**Data:**

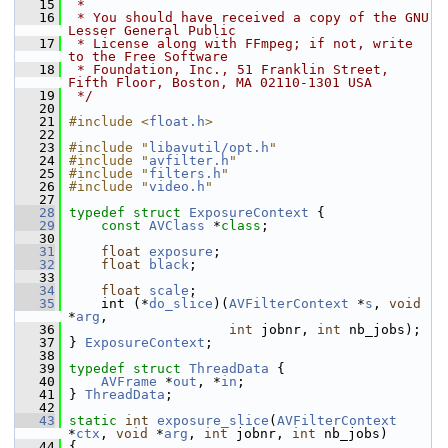
   15
 *
   16
 * You should have received a copy of the GNU 
Lesser General Public
   17
 * License along with FFmpeg; if not, write 
to the Free Software
   18
 * Foundation, Inc., 51 Franklin Street, 
Fifth Floor, Boston, MA 02110-1301 USA
   19
 */
   20
   21
#include <
float.h
>
   22
   23
#include "
libavutil/opt.h
"
   24
#include "
avfilter.h
"
   25
#include "
filters.h
"
   26
#include "
video.h
"
   27
   28
typedef
struct 
ExposureContext
 {
   29
const
AVClass
 *
class
;
   30
   31
float
exposure
;
   32
float
black
;
   33
   34
float
scale
;
   35
     int (*
do_slice
)(
AVFilterContext
 *
s
, 
void
*
arg
,
   36
int
 jobnr, 
int
 nb_jobs);
   37
 } 
ExposureContext
;
   38
   39
typedef
struct 
ThreadData
 {
   40
AVFrame
 *
out
, *
in
;
   41
 } 
ThreadData
;
   42
   43
static
int
exposure_slice
(
AVFilterContext
*
ctx
, 
void
 *
arg
, 
int
 jobnr, 
int
 nb_jobs)
   44
 {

**Required work:** Pictures stay out; everything else in the records gets copied exactly.

**Result:**
   15
 *
   16
 * You should have received a copy of the GNU 
Lesser General Public
   17
 * License along with FFmpeg; if not, write 
to the Free Software
   18
 * Foundation, Inc., 51 Franklin Street, 
Fifth Floor, Boston, MA 02110-1301 USA
   19
 */
   20
   21
#include <
float.h
>
   22
   23
#include "
libavutil/opt.h
"
   24
#include "
avfilter.h
"
   25
#include "
filters.h
"
   26
#include "
video.h
"
   27
   28
typedef
struct 
ExposureContext
 {
   29
const
AVClass
 *
class
;
   30
   31
float
exposure
;
   32
float
black
;
   33
   34
float
scale
;
   35
     int (*
do_slice
)(
AVFilterContext
 *
s
, 
void
*
arg
,
   36
int
 jobnr, 
int
 nb_jobs);
   37
 } 
ExposureContext
;
   38
   39
typedef
struct 
ThreadData
 {
   40
AVFrame
 *
out
, *
in
;
   41
 } 
ThreadData
;
   42
   43
static
int
exposure_slice
(
AVFilterContext
*
ctx
, 
void
 *
arg
, 
int
 jobnr, 
int
 nb_jobs)
   44
 {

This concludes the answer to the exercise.